Der frühere Hamburger Bürgermeister Klaus von Dohnanyi (SPD) hat die Flüchtlingspolitik von Kanzlerin Angela Merkel (CDU) verteidigt und gegen Kritik der CSU in Schutz genommen. "Ein Politiker muss in wichtigen Fragen riskieren können, Stimmen zu verlieren! Frau Merkel hat diesen Mut. Sie beweist: Nur ein Politiker, der notfalls auch bereit ist zu fallen, kann stehen", sagte von Dohnanyi der "Welt".

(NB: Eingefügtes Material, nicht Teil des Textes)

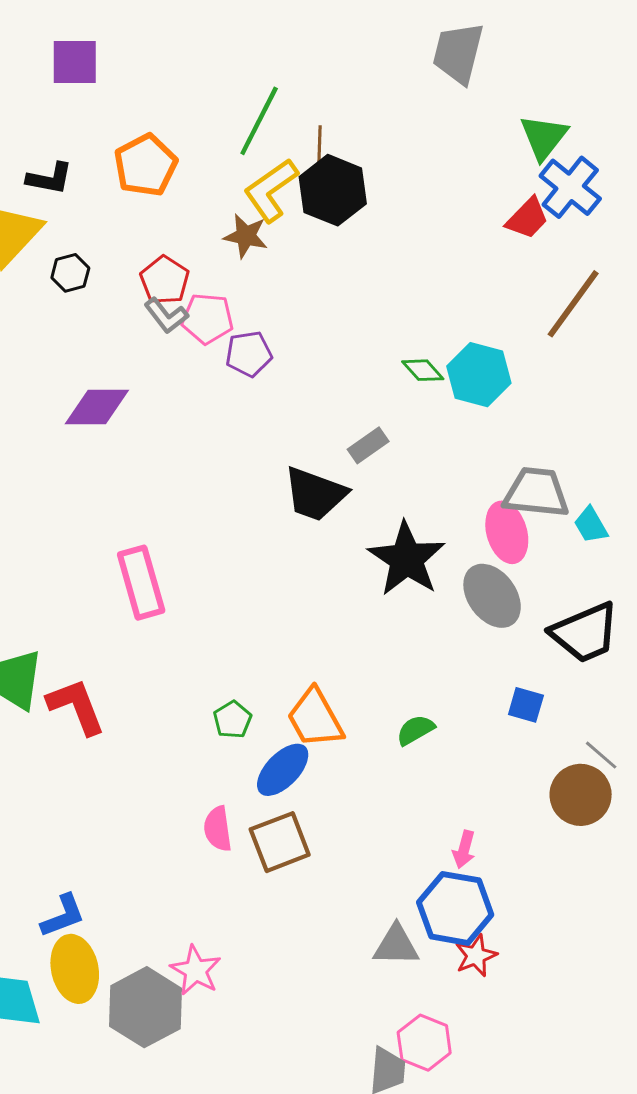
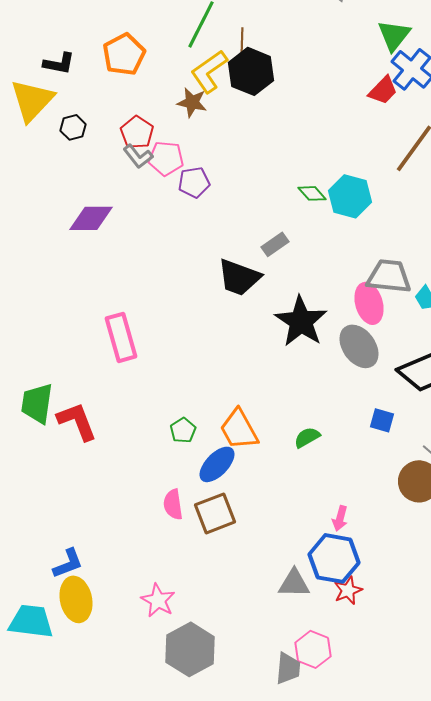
gray hexagon: (146, 1007) -> (190, 649), moved

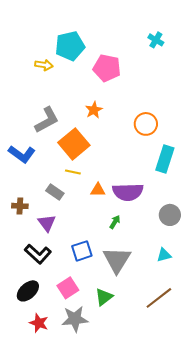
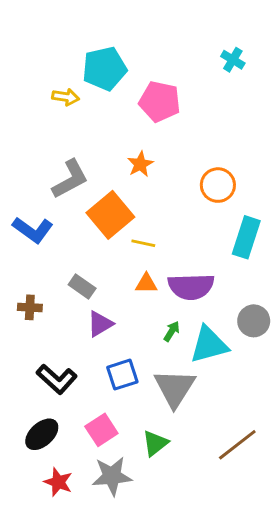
yellow line: (73, 172) -> (143, 243), moved
purple triangle: (47, 223) -> (100, 324), moved, turned 36
cyan triangle: (164, 255) -> (209, 345), moved, size x1.8

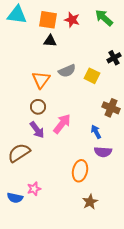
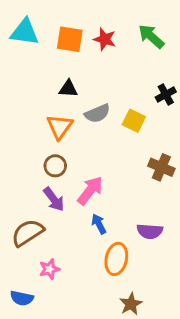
black triangle: (50, 41) -> (68, 89), moved
blue arrow: (96, 132) -> (99, 224), moved
pink star: (34, 189) -> (49, 269), moved

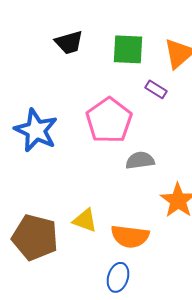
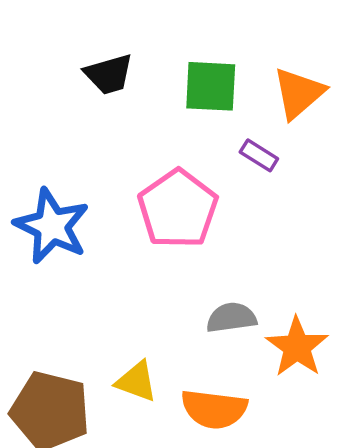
gray semicircle: (140, 160) -> (231, 318), moved

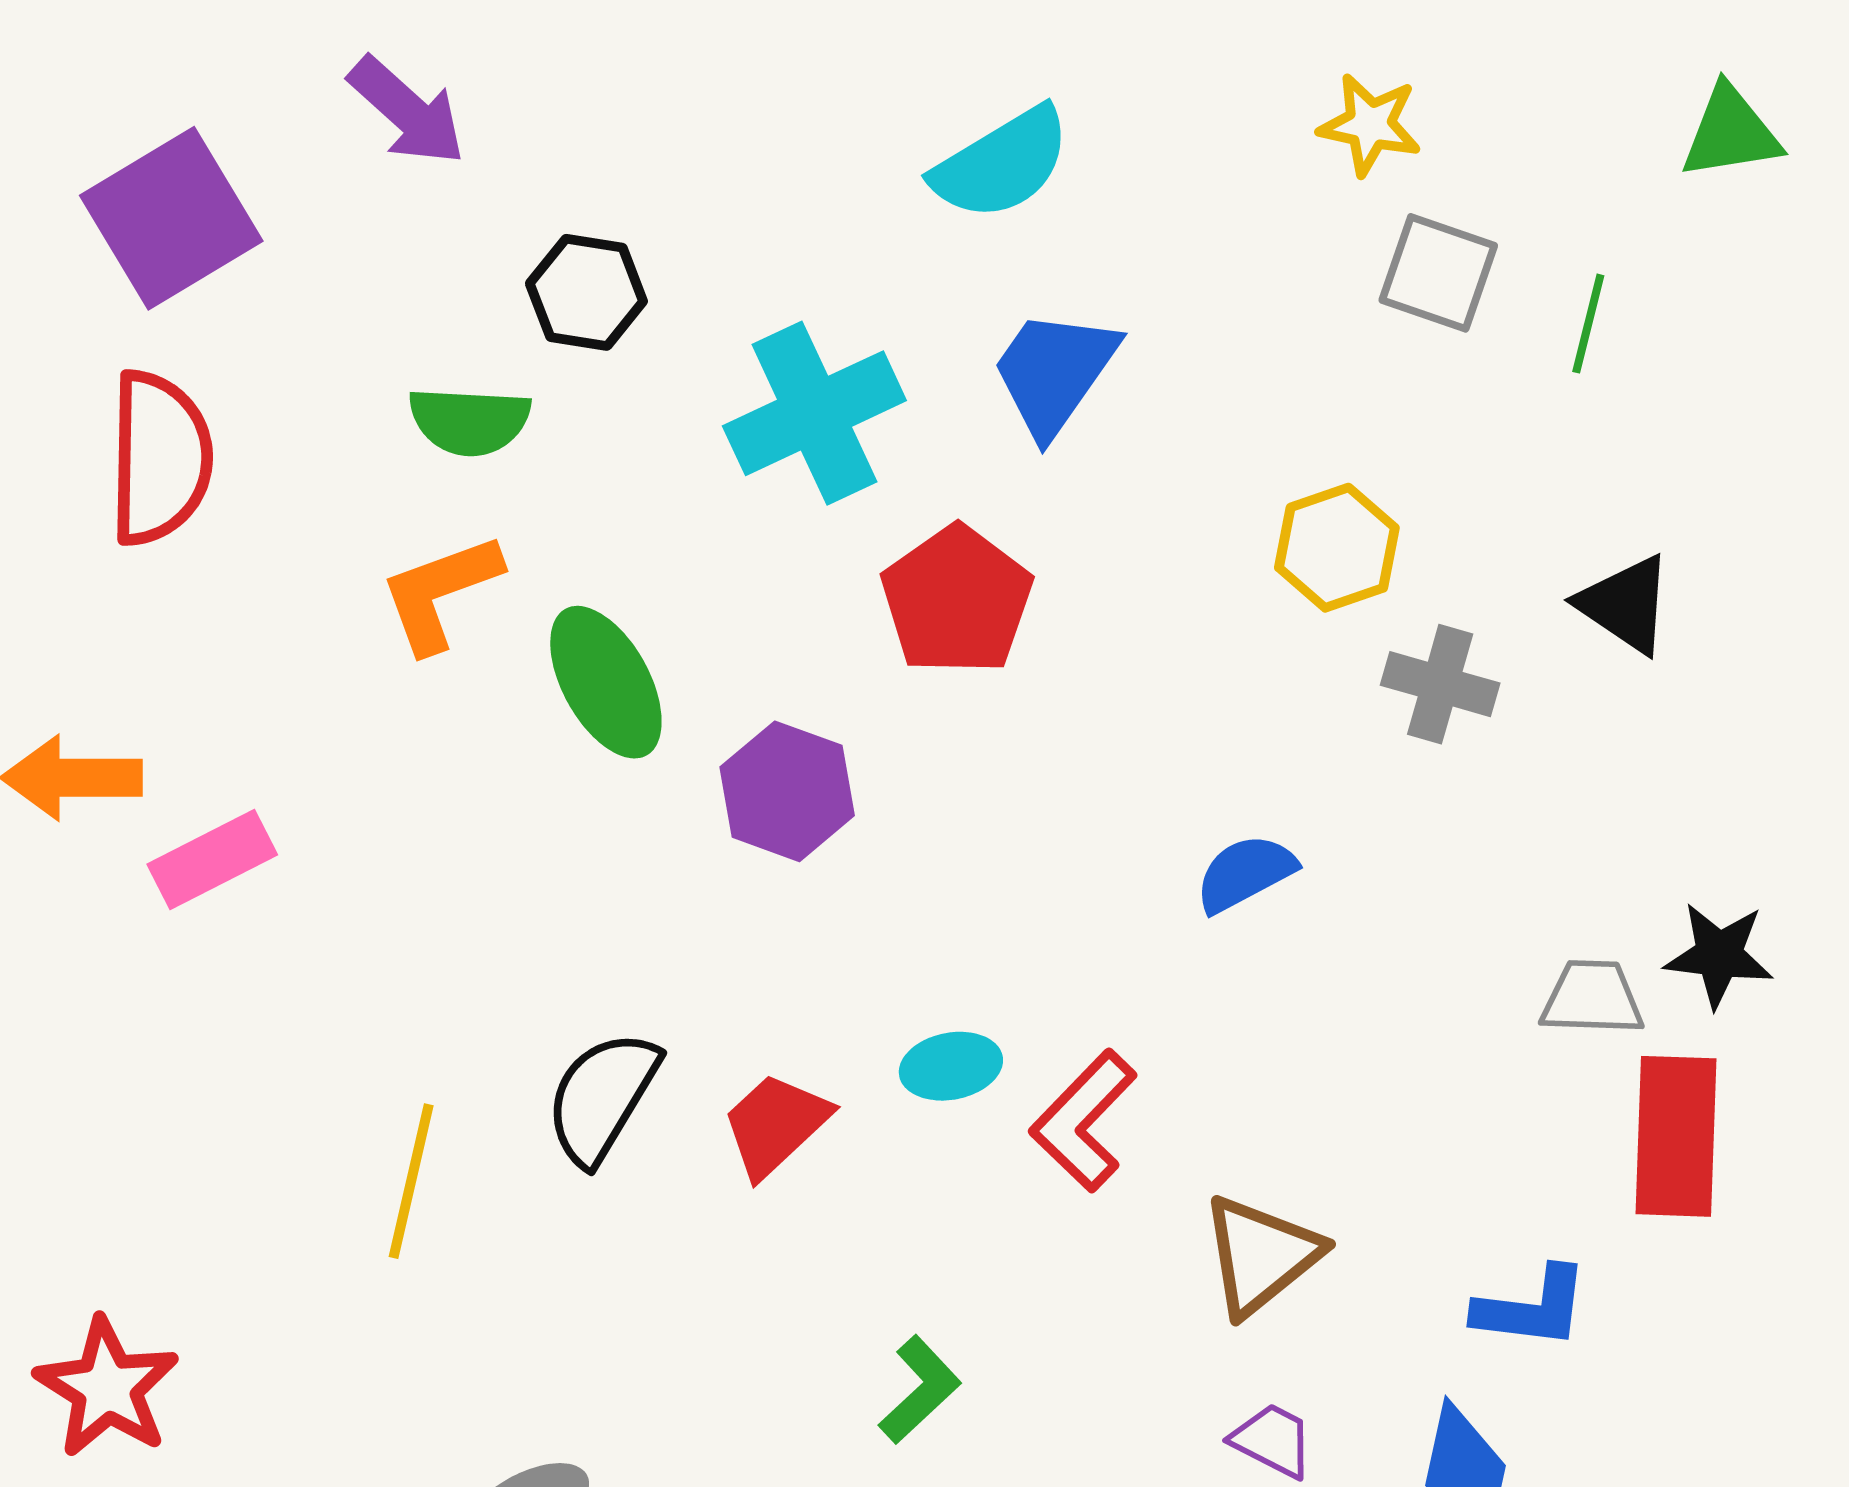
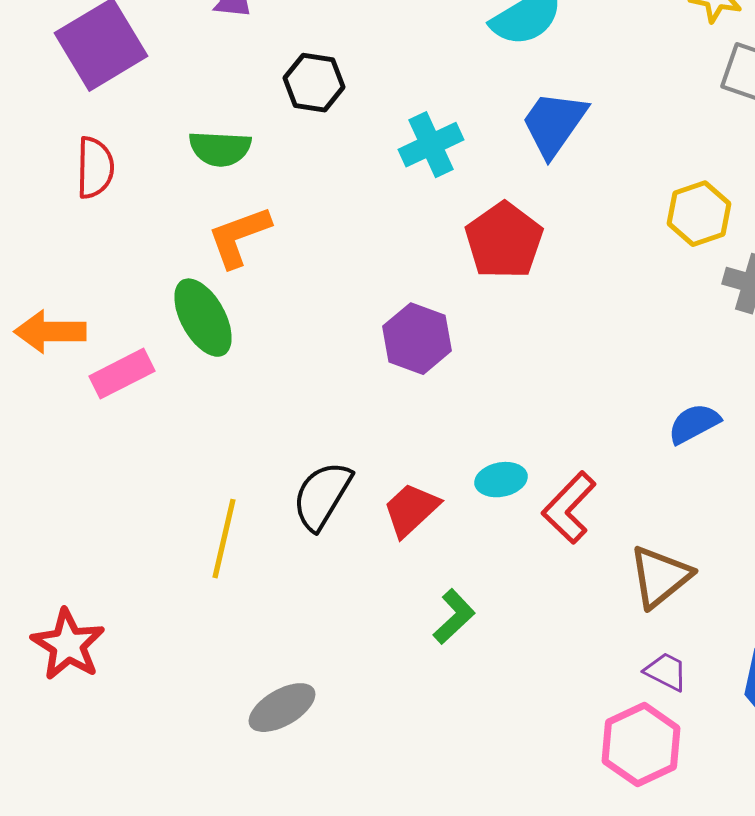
cyan cross: (814, 413) -> (431, 145), size x0.7
green semicircle: (470, 421) -> (220, 149), moved
red semicircle: (160, 458) -> (95, 168), size x0.7
green ellipse: (606, 682) -> (203, 318), moved
blue semicircle: (1245, 873) -> (694, 424), moved
green L-shape: (920, 1390) -> (454, 617), moved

Auf die Frage, ob der CSU-Vorsitzende Horst Seehofer mit verantwortlich für die jüngsten AfD-Wahlerfolge sei, antwortete von Dohnanyi mit dem Wort "vielleicht". Seehofer müsse "doch wissen, dass Fluchtursachen mit Obergrenzen nicht zu bekämpfen sind. Warum beharrt er dennoch darauf? Ich glaube, es ist diese ständige Furcht der CSU, ihre absolute Mehrheit zu verlieren. Die CSU ist eigentlich eine ängstliche Partei, die dann in schwierigen Situationen mutlos agiert."
Von Dohnanyi widersprach zudem der These, Merkel habe rechts von der Union Platz für die AfD geschaffen. Dann wäre sie ja auch für Rechtspopulisten etwa in den Niederlanden oder Finnland verantwortlich, sagte der SPD-Politiker: "Sie ist es auch nicht für Herrn Trump. Der Grund liegt eben tiefer: diese rapide Veränderung der Gesellschaft und die Auflösung gewohnter demokratischer Strukturen. Das führt zu neuen Parteien, zu den Chancen etwa für die AfD."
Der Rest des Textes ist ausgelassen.